[Dataset excerpts]
══════════

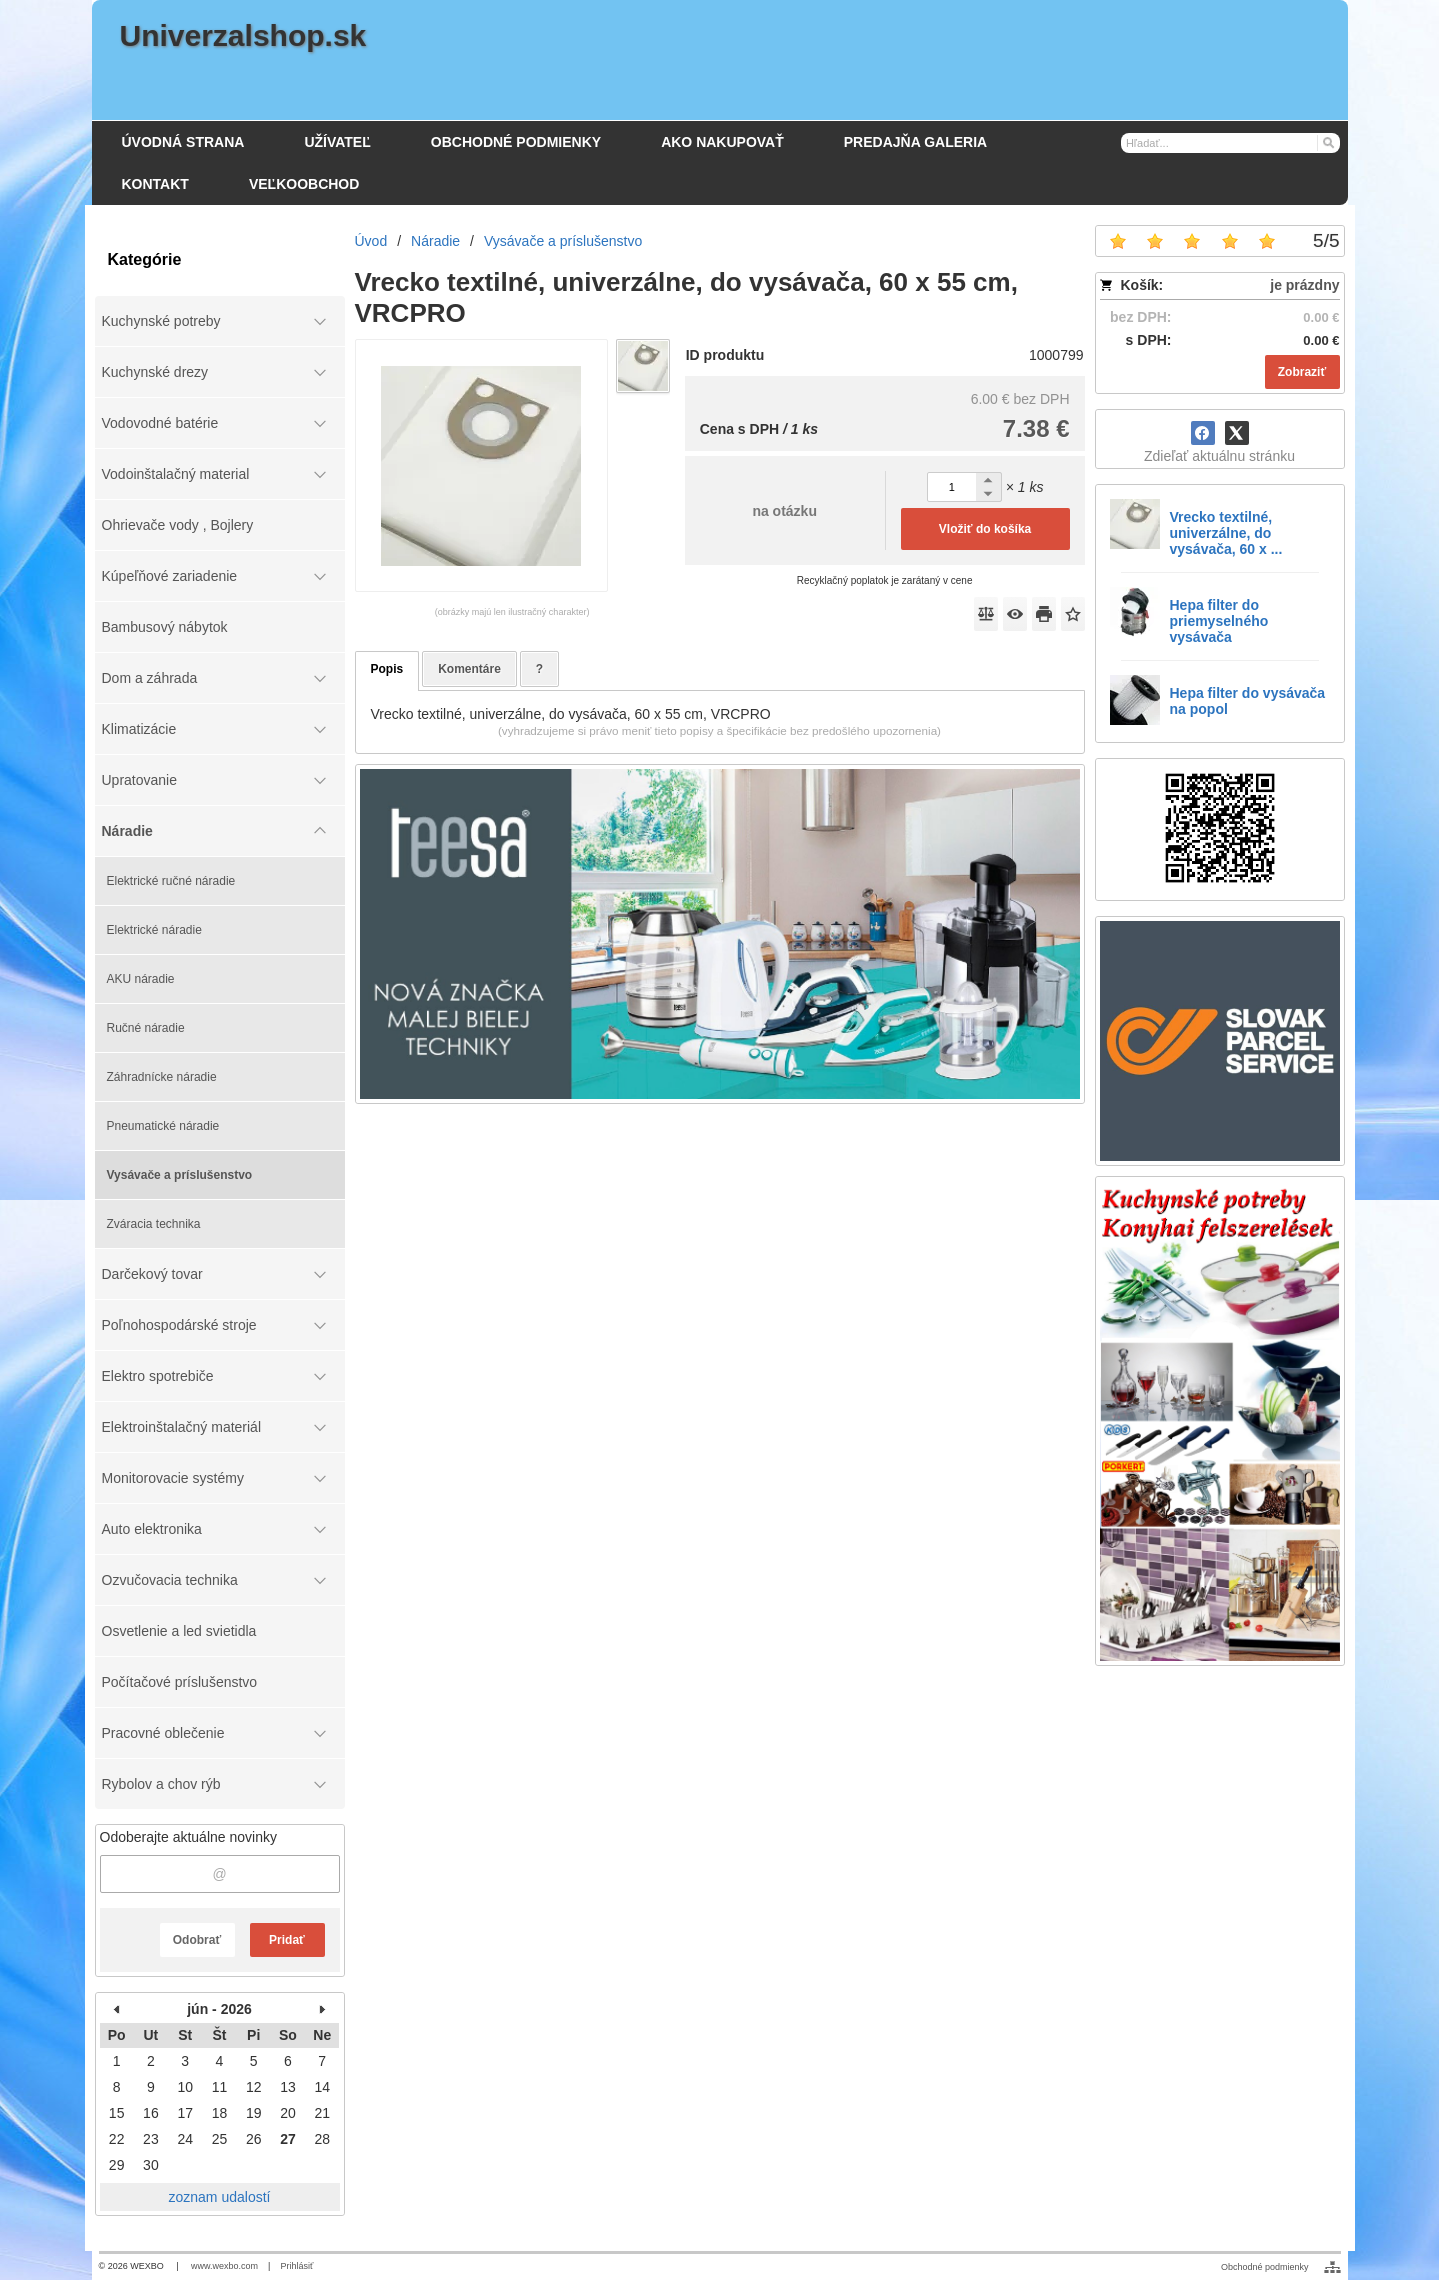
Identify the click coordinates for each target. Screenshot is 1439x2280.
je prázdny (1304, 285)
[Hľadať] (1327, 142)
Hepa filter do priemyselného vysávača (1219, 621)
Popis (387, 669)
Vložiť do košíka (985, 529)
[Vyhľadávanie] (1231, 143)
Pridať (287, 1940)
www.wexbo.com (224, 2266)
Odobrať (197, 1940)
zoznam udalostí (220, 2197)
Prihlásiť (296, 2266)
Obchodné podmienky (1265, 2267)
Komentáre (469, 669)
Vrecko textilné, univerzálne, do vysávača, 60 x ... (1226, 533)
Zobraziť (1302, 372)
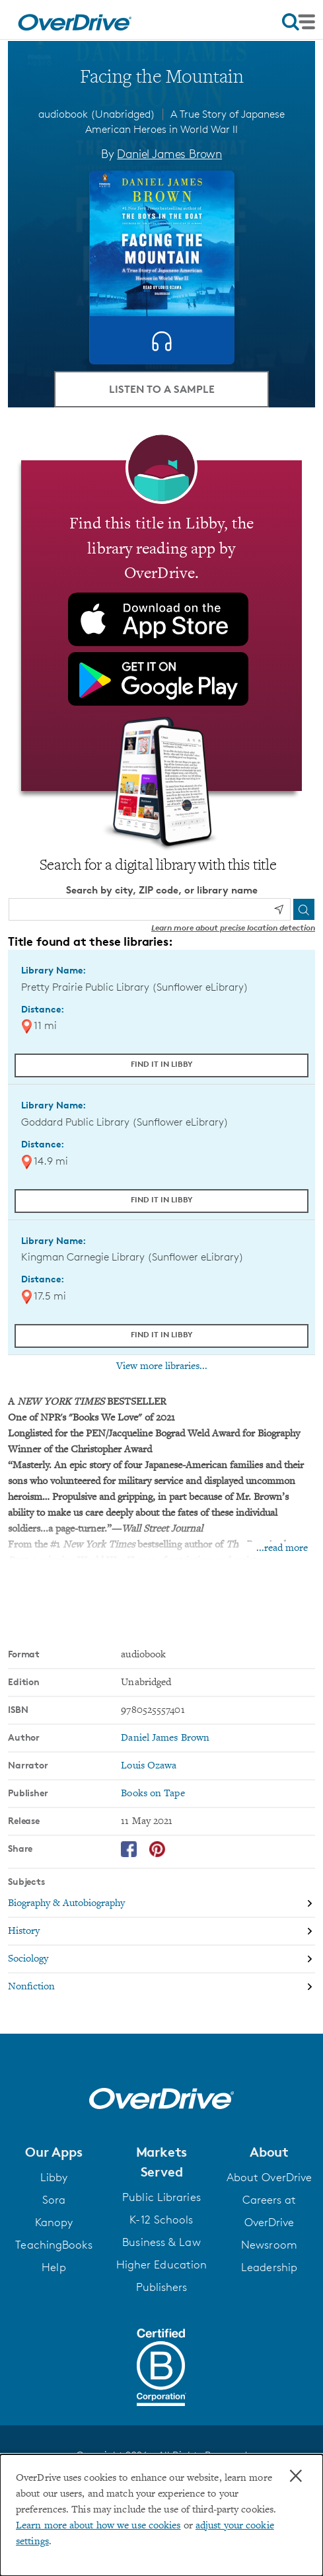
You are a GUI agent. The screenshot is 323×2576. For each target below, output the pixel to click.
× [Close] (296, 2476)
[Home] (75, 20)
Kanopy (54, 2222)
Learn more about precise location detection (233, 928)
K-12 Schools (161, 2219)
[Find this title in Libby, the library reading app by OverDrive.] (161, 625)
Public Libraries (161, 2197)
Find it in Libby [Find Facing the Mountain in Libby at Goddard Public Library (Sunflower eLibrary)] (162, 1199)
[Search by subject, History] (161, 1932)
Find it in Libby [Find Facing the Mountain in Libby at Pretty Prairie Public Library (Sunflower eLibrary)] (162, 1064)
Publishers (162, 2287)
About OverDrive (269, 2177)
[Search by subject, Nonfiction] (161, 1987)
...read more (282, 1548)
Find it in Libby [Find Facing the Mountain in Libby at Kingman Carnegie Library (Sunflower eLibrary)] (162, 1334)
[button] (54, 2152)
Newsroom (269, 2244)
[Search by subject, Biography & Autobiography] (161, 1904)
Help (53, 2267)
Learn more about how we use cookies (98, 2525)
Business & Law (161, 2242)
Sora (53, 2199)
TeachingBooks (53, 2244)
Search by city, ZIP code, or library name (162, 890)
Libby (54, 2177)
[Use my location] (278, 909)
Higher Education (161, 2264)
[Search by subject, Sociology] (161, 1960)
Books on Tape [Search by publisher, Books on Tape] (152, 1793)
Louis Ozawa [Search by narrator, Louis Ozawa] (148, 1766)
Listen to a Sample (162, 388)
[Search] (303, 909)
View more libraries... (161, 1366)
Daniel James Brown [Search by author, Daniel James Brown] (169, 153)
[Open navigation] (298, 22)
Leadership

══════════

▸ **TRY IT**:
Go through the data and copy every line that includes "Facing".

▸ **PROBLEM SOLUTION**:
Find it in Libby [Find Facing the Mountain in Libby at Goddard Public Library (Sunflower eLibrary)] (162, 1199)
Find it in Libby [Find Facing the Mountain in Libby at Pretty Prairie Public Library (Sunflower eLibrary)] (162, 1064)
Find it in Libby [Find Facing the Mountain in Libby at Kingman Carnegie Library (Sunflower eLibrary)] (162, 1334)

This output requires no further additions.